SOAR & Friends (Security Orchestration and Automation)
Hey, Boys&Girls I’m back again with another one.

This time I’d like to talk about SOC, SOC Maturity and where SOAR (like our friends at Demisto) Comes in place, more like — When should it come to Place.
This post is divided into two parts — This first post, and the 2nd Post which will focus on how to Design a SOAR Project.

Don’t get me wrong — I really like Security Orchestration and Highly believe it can make some Tedious work automated and more efficient (And can help you get rid of the T1 Analysts), but I also think everything should be in due time — as the Wise Anton Chuvakin said before me — Maturity cannot be bought (last time I checked at least).
So, let’s cover some basics
For a SOC to be called a SOC — there are a few ground rules that should be achieved.
First and foremost —
- Use Cases and SLA’s are Defined.
- Incident Response exists for Every use case.
- Investigation is a part of the IR, and the SOC knows how to do them.
- The Personnel is well trained to handle the Triggered Cases.
- Tiers are Known, SOC Manager is in place.
- Roles and Responsibilities are well known (Teams, who does what).
Other Ground Rules (Not really)
- Big Screen TV with Pew pew Dashboards.
Now , Assuming you are a New SOC (less then 1–1.5 years old — although SOC is not really measured in time, but I Am making an assumption) you are probably running around in toddler mode (Building stuff from the ground up, Getting to know the Systems, Getting to Interact with other teams and Building your way up).
So — a word of advice, if you’re in Toddler mode, Don’t get yourself ahead of the Curve, don’t start a SOAR Project as you will probably fu*k things up and show no ROI.
SOC CMM Module — well defines what I call Toddler mode as levels 0–1 (Maybe even 2 in some cases).

Well, Now that we are done with the Intro, where can SOAR Help?
im glad you asked young Padawan, There are more then a few ways SOAR can reduce SOC Fatigue and enable the Analysts to do Deep Investigations instead of day to day tasks.
Reduce MTTR
Yea, I know that the usual buzz (Reduce mean time to response) — But if you automate — you do it by default.
So, no need to talk too much here other then the SOC will be free for other tasks! YAY !
Automate Tedious sh*t
Since you are a Mature SOC — you defined your IR. Your IR Has a lot of tedious tasks (that you might have scripted or you might have not) — a Well written Playbook with Good Pre-classification can reduce the amount of Tasks your SOC Does manually to almost 0.

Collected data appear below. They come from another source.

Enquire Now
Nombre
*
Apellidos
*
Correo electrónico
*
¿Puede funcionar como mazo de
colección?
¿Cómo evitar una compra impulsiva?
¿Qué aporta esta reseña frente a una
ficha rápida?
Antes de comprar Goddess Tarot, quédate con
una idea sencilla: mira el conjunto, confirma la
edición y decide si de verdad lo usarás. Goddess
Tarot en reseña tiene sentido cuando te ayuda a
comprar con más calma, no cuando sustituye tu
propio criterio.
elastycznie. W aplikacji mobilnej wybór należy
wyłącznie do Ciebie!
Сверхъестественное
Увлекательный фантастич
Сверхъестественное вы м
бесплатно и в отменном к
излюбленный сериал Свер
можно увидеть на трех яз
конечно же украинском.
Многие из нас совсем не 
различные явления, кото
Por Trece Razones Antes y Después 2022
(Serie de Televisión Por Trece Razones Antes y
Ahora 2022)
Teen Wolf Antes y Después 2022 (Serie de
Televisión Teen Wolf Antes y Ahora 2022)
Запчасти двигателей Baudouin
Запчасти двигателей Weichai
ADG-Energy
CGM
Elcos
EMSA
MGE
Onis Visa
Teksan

Again — these Playbooks should be well defined before even writing them.
Double Assure (or Head shot)
One of the things I love doing is Double Assuring, in my first post (LINK) i said False positives (unfortunately) still exist, So the Idea in double Assuring is to Assure one thing we have with another thing we have.
Let’s say we have an Alert in regards to Phishing Email Attempts (I Don’t care if Blocked or Not Currently), a Good Soar can double Assure for you :
- Check the Link does exist in several Intelligence lists (+Priority).

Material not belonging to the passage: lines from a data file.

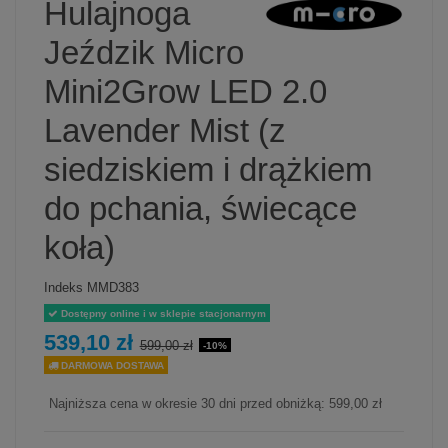
Hulajnoga
Jeździk Micro
Mini2Grow LED 2.0
Lavender Mist (z
siedziskiem i drążkiem
do pchania, świecące
koła)
Indeks
MMD383
Dostępny online i w sklepie stacjonarnym
539,10 zł
599,00 zł
-10%
DARMOWA DOSTAWA
Najniższa cena w okresie 30 dni przed obniżką:
599,00 zł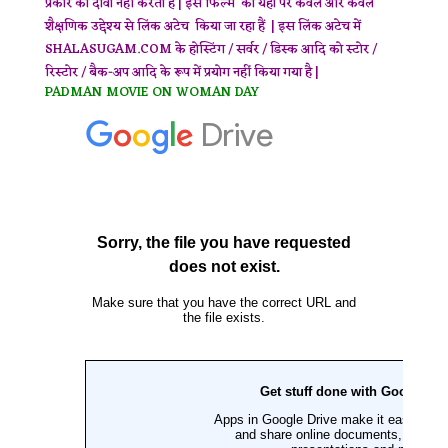
प्रकार का दावा नहीं करता है | इस फिल्म का यहाँ पर केवल और केवल
शैक्षणिक उद्देश्य से लिंक अटेच किया जा रहा हैं | इस लिंक अटेच में
SHALASUGAM.COM के होस्टिंग / सर्वर / डिस्क आदि को स्टोर /
रिस्टोर / बैक-अप आदि के रूप में प्रयोग नहीं किया गया है |
PADMAN MOVIE ON WOMAN DAY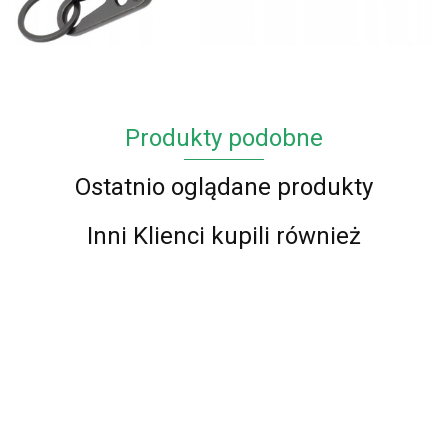
Produkty podobne
Ostatnio oglądane produkty
Inni Klienci kupili również
Brelok
Brelok
Brelok
BMW
do
Smycz do
BRELOK
BRELOK
audi s
M-
kluczy
30.99
50.00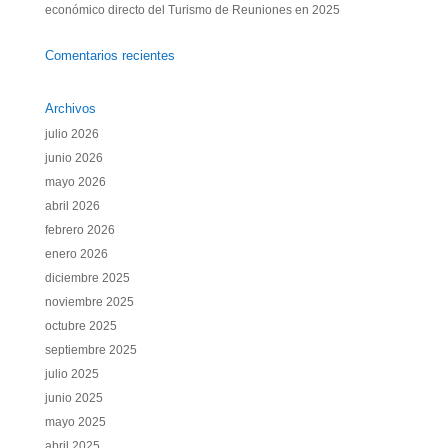
económico directo del Turismo de Reuniones en 2025
Comentarios recientes
Archivos
julio 2026
junio 2026
mayo 2026
abril 2026
febrero 2026
enero 2026
diciembre 2025
noviembre 2025
octubre 2025
septiembre 2025
julio 2025
junio 2025
mayo 2025
abril 2025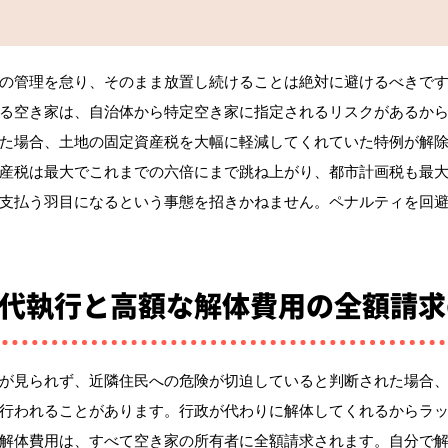
の管理を怠り、そのまま放置し続けることは絶対に避けるべきで
る空き家は、自治体から特定空き家に指定されるリスクがあるか
た場合、土地の固定資産税を大幅に軽減してくれていた特例が解
産税は最大でこれまでの六倍にまで跳ね上がり、都市計画税も最
支払う羽目になるという事態を招きかねません。ペナルティを回
代執行と高額な解体費用の全額請求
が見られず、近隣住民への危険が切迫していると判断された場合
行われることがあります。行政が代わりに解体してくれるからラ
解体費用は、すべて空き家の所有者に全額請求されます。自分で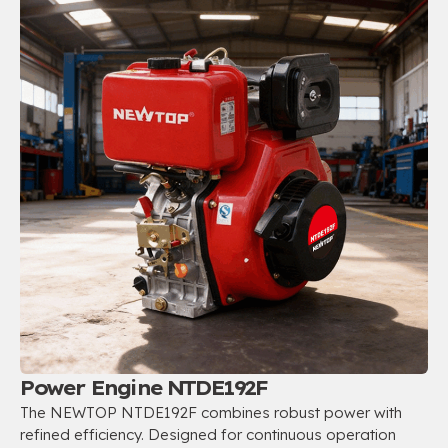
Power Engine NTDE192F
The NEWTOP NTDE192F combines robust power with
refined efficiency
.
Designed for continuous operation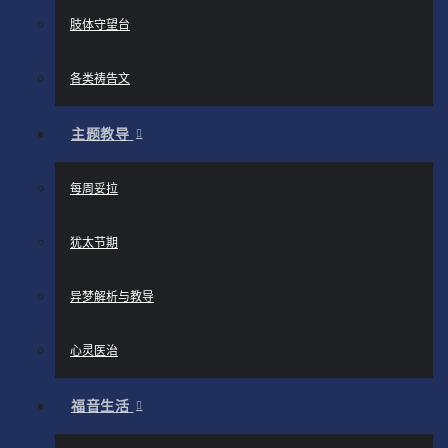
肢体守望台
各类祷告文
主题教导
每周妥拉
犹太节期
异梦解析与教导
心灵医治
福音生活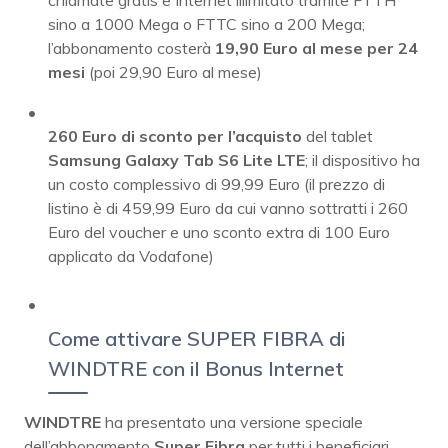
sino a 1000 Mega o FTTC sino a 200 Mega;
l’abbonamento costerà
19,90 Euro al mese per 24
mesi
(poi 29,90 Euro al mese)
260 Euro di sconto per l’acquisto
del tablet
Samsung Galaxy Tab S6 Lite LTE
; il dispositivo ha
un costo complessivo di 99,99 Euro (il prezzo di
listino è di 459,99 Euro da cui vanno sottratti i 260
Euro del voucher e uno sconto extra di 100 Euro
applicato da Vodafone)
Come attivare SUPER FIBRA di
WINDTRE con il Bonus Internet
WINDTRE
ha presentato una versione speciale
dell’abbonamento
Super
Fibra
per tutti i beneficiari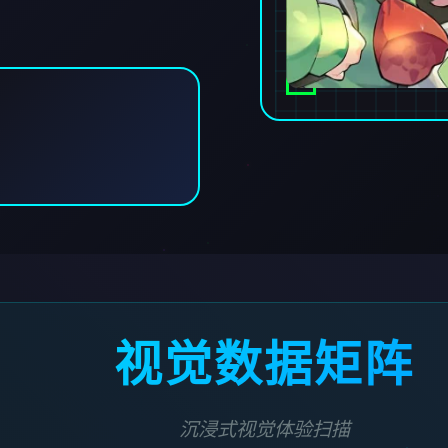
视觉数据矩阵
沉浸式视觉体验扫描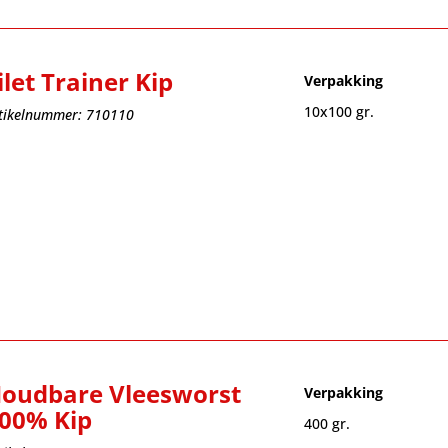
ilet Trainer Kip
Verpakking
10x100 gr.
tikelnummer: 710110
oudbare Vleesworst
Verpakking
00% Kip
400 gr.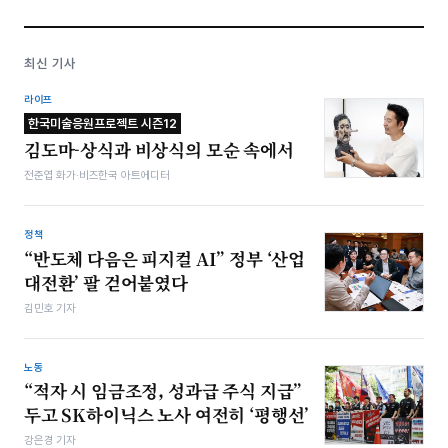
최신 기사
라이프
한국미술응원프로젝트 시즌12
김도마-상식과 비상식의 모순 속에서
전준엽 화가·비즈한국 아트에디터
정책
“반도체 다음은 피지컬 AI” 정부 ‘산업
대전환’ 팔 걷어붙였다
김민호 기자
노동
“적자 시 임금조정, 성과급 주식 지급”
두고 SK하이닉스 노사 여전히 ‘평행선’
강은경 기자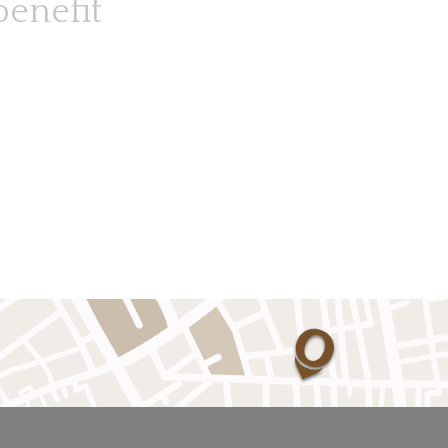
benefit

- Check whether the Link was clicked — if we have Proxy Logs (+Priority).
- No Proxy logs? No Problem — a good Soar will be able (via Playbook) to Check on the local suspected host machine whether the URL Exists in the Browsing history or not (Well it’s more complicated, but you get the idea).

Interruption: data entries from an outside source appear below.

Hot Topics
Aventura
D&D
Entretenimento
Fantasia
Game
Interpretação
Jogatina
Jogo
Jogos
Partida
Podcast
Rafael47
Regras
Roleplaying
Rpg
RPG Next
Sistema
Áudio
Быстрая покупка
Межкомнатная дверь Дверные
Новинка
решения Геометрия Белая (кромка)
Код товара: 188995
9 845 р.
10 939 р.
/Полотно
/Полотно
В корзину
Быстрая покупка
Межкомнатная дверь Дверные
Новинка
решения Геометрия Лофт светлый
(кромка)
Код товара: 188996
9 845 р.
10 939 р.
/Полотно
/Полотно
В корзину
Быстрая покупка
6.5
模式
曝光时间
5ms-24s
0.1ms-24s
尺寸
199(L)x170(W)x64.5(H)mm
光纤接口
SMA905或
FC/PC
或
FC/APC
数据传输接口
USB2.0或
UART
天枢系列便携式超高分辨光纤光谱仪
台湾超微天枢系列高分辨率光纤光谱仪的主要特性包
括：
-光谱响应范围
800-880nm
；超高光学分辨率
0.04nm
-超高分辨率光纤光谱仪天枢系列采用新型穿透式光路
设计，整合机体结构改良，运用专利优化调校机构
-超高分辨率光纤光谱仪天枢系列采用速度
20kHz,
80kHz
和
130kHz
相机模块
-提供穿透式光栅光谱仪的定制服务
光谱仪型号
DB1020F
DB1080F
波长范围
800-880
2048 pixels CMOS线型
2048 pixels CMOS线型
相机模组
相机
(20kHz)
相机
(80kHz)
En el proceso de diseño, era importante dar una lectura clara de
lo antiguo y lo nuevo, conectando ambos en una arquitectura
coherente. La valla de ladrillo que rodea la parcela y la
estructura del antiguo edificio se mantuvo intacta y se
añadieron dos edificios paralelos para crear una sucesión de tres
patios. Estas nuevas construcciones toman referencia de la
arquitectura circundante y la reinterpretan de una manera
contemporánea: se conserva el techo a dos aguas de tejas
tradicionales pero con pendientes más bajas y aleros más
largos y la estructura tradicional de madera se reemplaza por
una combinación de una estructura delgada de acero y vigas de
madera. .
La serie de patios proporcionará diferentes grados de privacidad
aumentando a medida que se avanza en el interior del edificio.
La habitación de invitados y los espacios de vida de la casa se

- Broader Search — See who else got the email on our Log Repo (SIEM or Similar)
- The link was not clicked? Cool — Close the Case, Make sure the Link is blocked on other systems.
- The link was clicked — Remediate — Let the user know and see what happened after
Kill Duplicates & Merge Bigger Things
Yes, i know this stage can be done on a SIEM Level. However — it’s much simpler to do on a Case Management Solution.
A Good SOAR can Merge and help you see the bigger picture (or dedup if that’s your thing)
Hive mind for All
SOAR can tell you weather a Similar case was handled before — by whom and how was the matter resolved.
To make a long story short
SOAR is the Next Evolution of a well defined SOC; it can help mitigate, remediate and respond faster.
Remember you will need a Mix and Match of Good People and Good Technologies in order to achieve a well working SOC.
Just don’t get drifted into the Hype , Start a SOAR Project after you’r SOC is well defined and ready to accept “the force”.